As a possible solution to this problem, a truncated, lower molecular weight protein exhibiting procoagulant activity has been designed. See, Toole, U.S. Pat. No. 4,868,112. Toole reported an alternative method of treatment with lower molecular weight porcine factor VIII of approximately 2000 amino acids exhibiting similar procoagulant activity as full-length factor VIII. Evidently, the removal of certain amino acids and up to 19 of the 25 possible glycosylation sites, reduced the antigenicity of the protein and thereby the likelihood of developing anti-factor VIII antibodies. However, one difficulty with the development of recombinant factor VIII is achieving production levels in sufficiently high yields.

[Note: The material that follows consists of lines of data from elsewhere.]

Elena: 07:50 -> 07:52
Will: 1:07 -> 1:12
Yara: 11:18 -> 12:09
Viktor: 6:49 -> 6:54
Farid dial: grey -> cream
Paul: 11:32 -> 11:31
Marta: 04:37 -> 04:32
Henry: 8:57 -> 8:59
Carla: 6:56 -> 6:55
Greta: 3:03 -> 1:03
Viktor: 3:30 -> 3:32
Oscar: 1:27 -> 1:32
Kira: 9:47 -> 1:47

Recently, deleted factor VIII cDNA molecules coding for recombinant factor VIII derivatives, which were likely to give sufficiently high yields of a biologically active recombinant factor VIII protein for use in an industrial process for a pharmaceutical preparation have been developed. See, Almstedt et al., U.S. Pat. No. 5,661,008. Almstedt et al. designed a modified factor VIII derived from a full-length factor VIII cDNA, that, when expressed in animal cells, produced high levels of a factor VIII-like protein with factor VIII activity. The protein consisted essentially of two polypeptide chains derived from human factor VIII, the chains having molecular weights of 90 kDa and 80 kDa, respectively.

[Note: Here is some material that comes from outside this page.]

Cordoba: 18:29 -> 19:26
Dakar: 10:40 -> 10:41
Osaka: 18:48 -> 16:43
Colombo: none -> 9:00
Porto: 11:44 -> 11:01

According to the Almstedt et al. process, the factor VIII cDNAs are assembled into transcription units and introduced into a suitable host system for expression. The cell lines can be grown on a large scale in suspension culture or on solid support. The protein produced in the culture medium is then concentrated and purified. The final active protein is made up of amino acids 1 to 743 and 1638 through 2332 of human factor VIII This polypeptide sequence is commercially known as rFVIII-SQ or REFACTO®. See also, Lind et al., Euro. J. Biochem., 232:19-27 (1995). Other forms of truncated FVIII can also be constructed in which the B-domain is generally deleted. In such embodiments, the amino acids of the heavy chain, consisting essentially of amino acids 1 through 740 of human Factor VIII and having a molecular weight of approximately 90 kD are connected to the amino acids of the light chain, consisting essentially of amino acids 1649 to 2332 of human Factor VIII and having a molecular weight of approximately 80 kD. The heavy and light chains can be connected by a linker peptide of from 2 to 15 amino acids, for example a linker comprising lysine or arginine residues, or alternatively, linked by a metal ion bond.
Currently, there is a need in the field for efficient and cost-effective methods for obtaining purified, active factor VIII directly from various solutions such as blood or cell culture supernatants.
The present invention provides new materials and methods for identifying, isolating, and purifying factor VIII and factor VIII-like proteins, including REFACTO®, from a solution that contains such proteins, in an active form. The factor VIII binding molecules of the present invention exhibit high affinity for factor VIII and factor VIII-like peptides. The current invention thus provides a cost-effective means for rapid purification of commercial quantities of proteins useful in the treatment of hemophilia A.